A held-out dataset used exclusively to evaluate a trained model's performance on unseen examples — providing an unbiased estimate of how the model will perform in the real world.
In Depth
Test data is the final exam of machine learning. After a model is trained on training data and tuned using a validation set, it is evaluated exactly once on the test set — data it has never seen and which was not used in any training or tuning decision. The test set performance is the most honest estimate of how the model will perform on new, real-world data. Any other performance numbers — training accuracy, cross-validation score — are less reliable indicators of real-world behavior.
The critical rule is that test data must be completely isolated from the model development process. If test data is used to make any decision — choosing between model architectures, selecting hyperparameters, or deciding when to stop training — it is no longer a valid test set. This 'peeking' leads to optimistic performance estimates that don't hold in deployment. In practice, the data is typically split into three parts: training (model learning), validation (hyperparameter tuning and model selection), and test (final unbiased evaluation).

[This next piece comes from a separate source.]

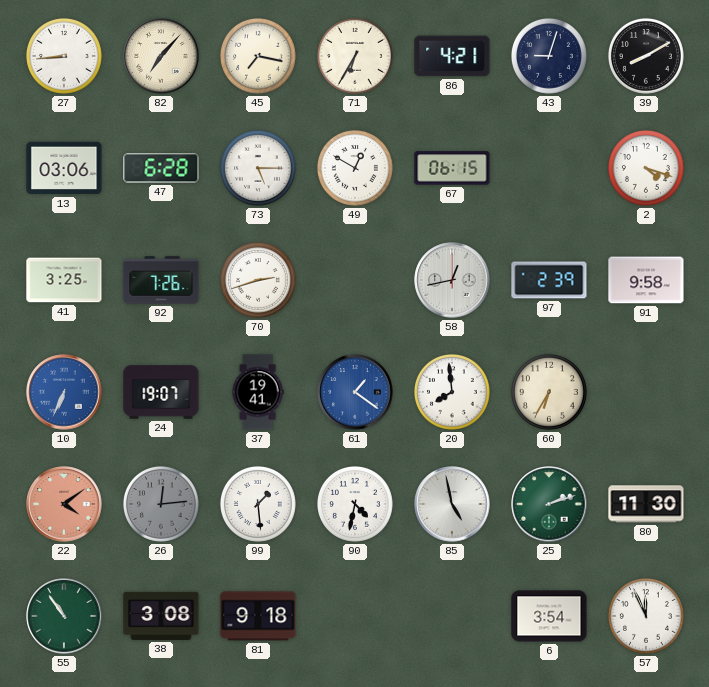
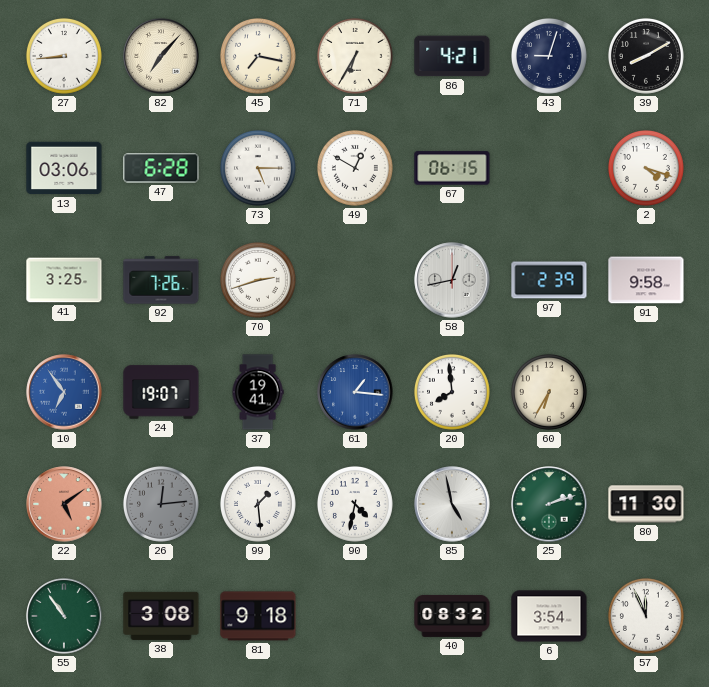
10: 6:34 -> 6:54
61: 1:21 -> 1:16
22: 4:09 -> 5:09
40: none -> 08:32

Data leakage — where information from the test set inadvertently influences training — is a common and dangerous error. It can occur through feature engineering applied before the train-test split, temporal leakage (using future data to predict the past), or simply through repeated use of the same test set across many experiments. High-stakes AI applications in medicine, finance, and law require careful data governance to prevent leakage and ensure reported performance reflects real-world expectations.
Test data is the ultimate reality check — the only honest estimate of how a model will perform on the world it has never seen. Its integrity must be protected absolutely throughout the development process.